§ **YOUR GOAL**: Restate word for word the lines below from the one that has "выполнения заказа" through the one that has "data center per il disaster recovery e", keeping both and dropping all pictures.

Data entries:
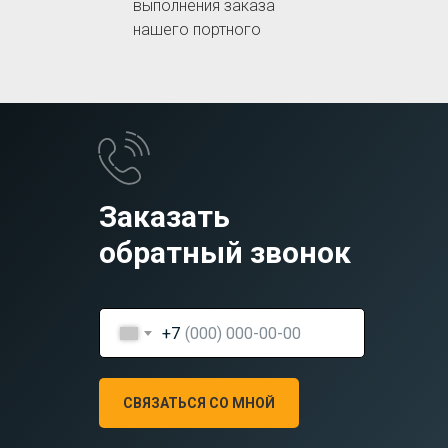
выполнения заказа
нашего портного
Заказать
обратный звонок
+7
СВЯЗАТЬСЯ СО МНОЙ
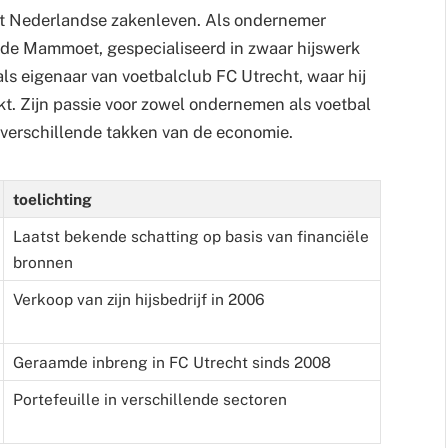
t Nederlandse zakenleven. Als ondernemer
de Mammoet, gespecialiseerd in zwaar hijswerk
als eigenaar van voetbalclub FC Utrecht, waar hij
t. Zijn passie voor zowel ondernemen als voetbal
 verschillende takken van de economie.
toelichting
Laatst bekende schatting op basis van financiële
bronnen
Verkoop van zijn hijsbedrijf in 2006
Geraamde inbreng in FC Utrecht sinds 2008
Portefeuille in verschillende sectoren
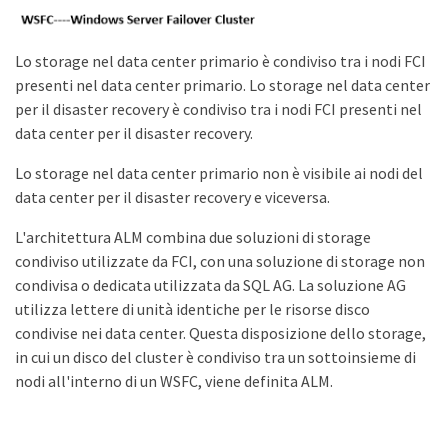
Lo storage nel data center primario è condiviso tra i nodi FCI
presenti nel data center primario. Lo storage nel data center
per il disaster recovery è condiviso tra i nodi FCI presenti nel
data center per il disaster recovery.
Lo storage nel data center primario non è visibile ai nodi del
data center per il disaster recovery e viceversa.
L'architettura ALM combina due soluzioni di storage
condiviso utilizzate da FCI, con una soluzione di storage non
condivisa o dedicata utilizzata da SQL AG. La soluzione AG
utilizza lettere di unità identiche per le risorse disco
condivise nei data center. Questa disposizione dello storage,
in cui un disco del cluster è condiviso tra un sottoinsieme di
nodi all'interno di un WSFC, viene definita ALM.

==

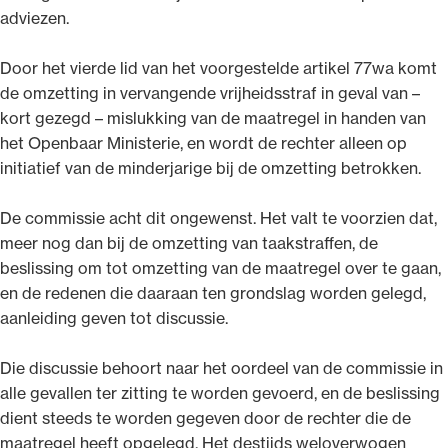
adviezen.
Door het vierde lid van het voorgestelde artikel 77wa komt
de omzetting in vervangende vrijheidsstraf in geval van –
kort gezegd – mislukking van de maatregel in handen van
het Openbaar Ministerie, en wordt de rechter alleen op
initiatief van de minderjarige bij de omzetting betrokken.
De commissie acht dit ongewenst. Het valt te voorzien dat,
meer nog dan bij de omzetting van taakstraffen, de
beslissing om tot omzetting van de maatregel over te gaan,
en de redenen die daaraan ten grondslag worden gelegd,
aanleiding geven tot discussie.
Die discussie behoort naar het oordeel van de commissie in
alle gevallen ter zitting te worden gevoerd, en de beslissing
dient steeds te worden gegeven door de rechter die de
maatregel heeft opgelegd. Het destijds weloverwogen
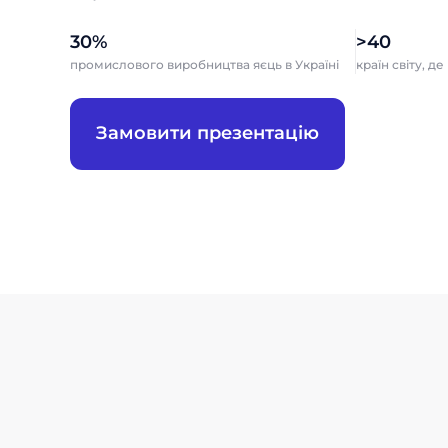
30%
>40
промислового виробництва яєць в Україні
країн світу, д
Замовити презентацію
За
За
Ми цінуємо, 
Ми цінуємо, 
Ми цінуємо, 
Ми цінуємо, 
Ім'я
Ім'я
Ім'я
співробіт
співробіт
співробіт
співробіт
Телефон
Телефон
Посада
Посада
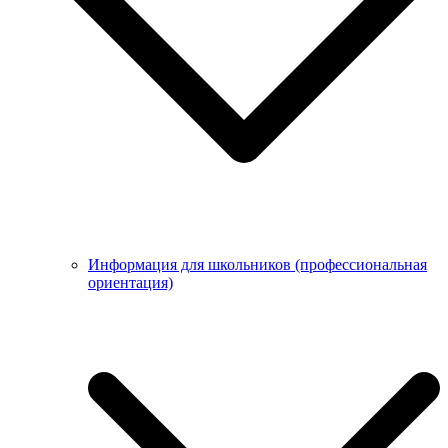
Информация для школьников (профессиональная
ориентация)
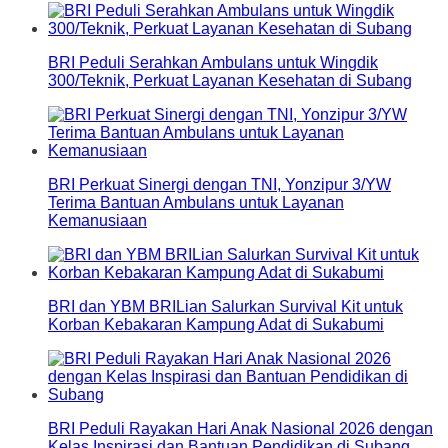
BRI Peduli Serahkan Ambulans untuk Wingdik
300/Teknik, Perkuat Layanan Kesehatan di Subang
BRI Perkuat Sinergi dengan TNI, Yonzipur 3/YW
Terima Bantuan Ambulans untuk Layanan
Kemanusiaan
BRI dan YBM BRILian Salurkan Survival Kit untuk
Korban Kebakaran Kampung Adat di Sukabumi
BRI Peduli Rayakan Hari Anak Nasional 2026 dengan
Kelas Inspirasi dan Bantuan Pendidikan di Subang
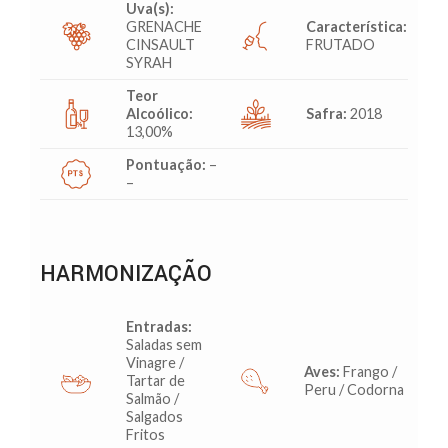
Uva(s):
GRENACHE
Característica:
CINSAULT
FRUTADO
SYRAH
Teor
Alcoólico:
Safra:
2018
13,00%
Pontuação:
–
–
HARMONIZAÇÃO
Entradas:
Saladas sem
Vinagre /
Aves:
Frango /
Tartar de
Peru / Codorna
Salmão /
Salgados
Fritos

§ **OUTPUT**:
выполнения заказа
нашего портного
Заказать
обратный звонок
+7
СВЯЗАТЬСЯ СО МНОЙ
t Nederlandse zakenleven. Als ondernemer
de Mammoet, gespecialiseerd in zwaar hijswerk
als eigenaar van voetbalclub FC Utrecht, waar hij
t. Zijn passie voor zowel ondernemen als voetbal
 verschillende takken van de economie.
toelichting
Laatst bekende schatting op basis van financiële
bronnen
Verkoop van zijn hijsbedrijf in 2006
Geraamde inbreng in FC Utrecht sinds 2008
Portefeuille in verschillende sectoren
Lo storage nel data center primario è condiviso tra i nodi FCI
presenti nel data center primario. Lo storage nel data center
per il disaster recovery è condiviso tra i nodi FCI presenti nel
data center per il disaster recovery.
Lo storage nel data center primario non è visibile ai nodi del
data center per il disaster recovery e viceversa.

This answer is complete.